======== TASK INPUT ========
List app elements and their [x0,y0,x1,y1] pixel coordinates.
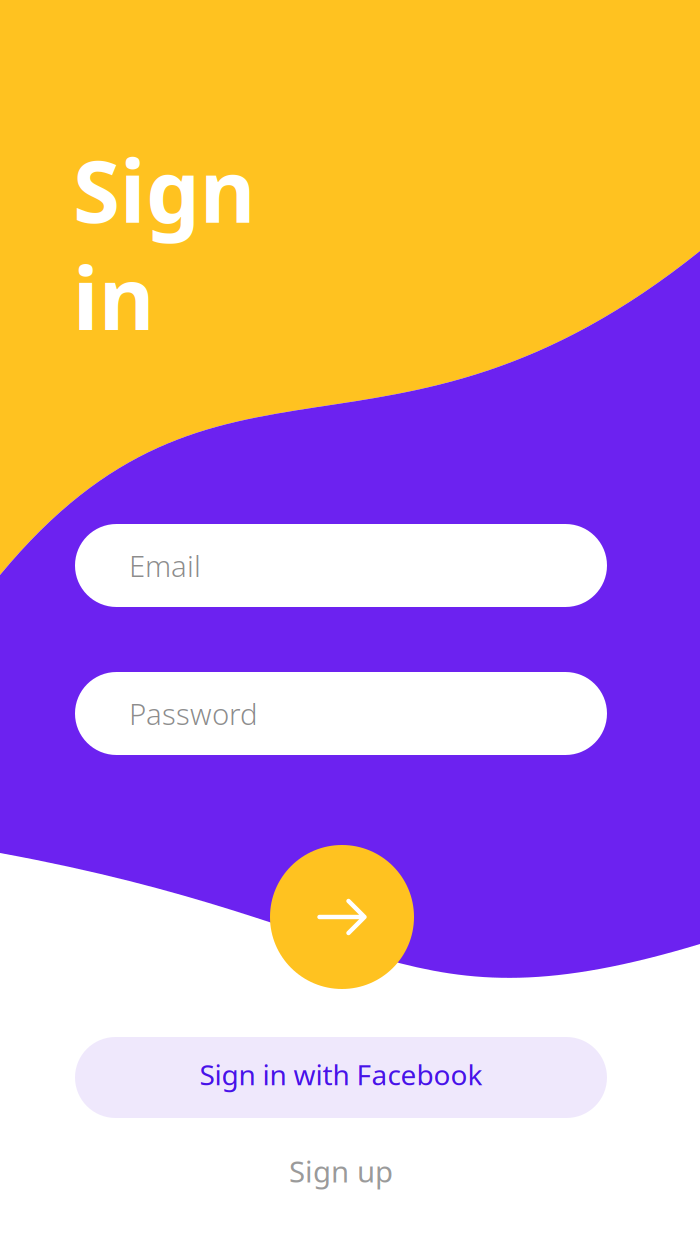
button[interactable]: Sign in with Facebook [75,1037,607,1118]
button[interactable]: Password [75,672,607,755]
staticText: Sign [73,133,255,246]
staticText: Password [129,694,258,733]
button[interactable]: Continue [270,845,414,989]
button[interactable]: Email [75,524,607,607]
staticText: Sign up [289,1152,393,1190]
staticText: Sign in with Facebook [200,1056,482,1093]
button[interactable]: Sign up [76,1118,606,1224]
staticText: Email [129,546,201,585]
staticText: in [73,240,154,354]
========
▸ WHAT NEEDS TO BE DONE
Quote each entry above verbatim and drop the pictures.

▸ ANSWER TO THIS EXERCISE
List app elements and their [x0,y0,x1,y1] pixel coordinates.
button[interactable]: Sign in with Facebook [75,1037,607,1118]
button[interactable]: Password [75,672,607,755]
staticText: Sign [73,133,255,246]
staticText: Password [129,694,258,733]
button[interactable]: Continue [270,845,414,989]
button[interactable]: Email [75,524,607,607]
staticText: Sign up [289,1152,393,1190]
staticText: Sign in with Facebook [200,1056,482,1093]
button[interactable]: Sign up [76,1118,606,1224]
staticText: Email [129,546,201,585]
staticText: in [73,240,154,354]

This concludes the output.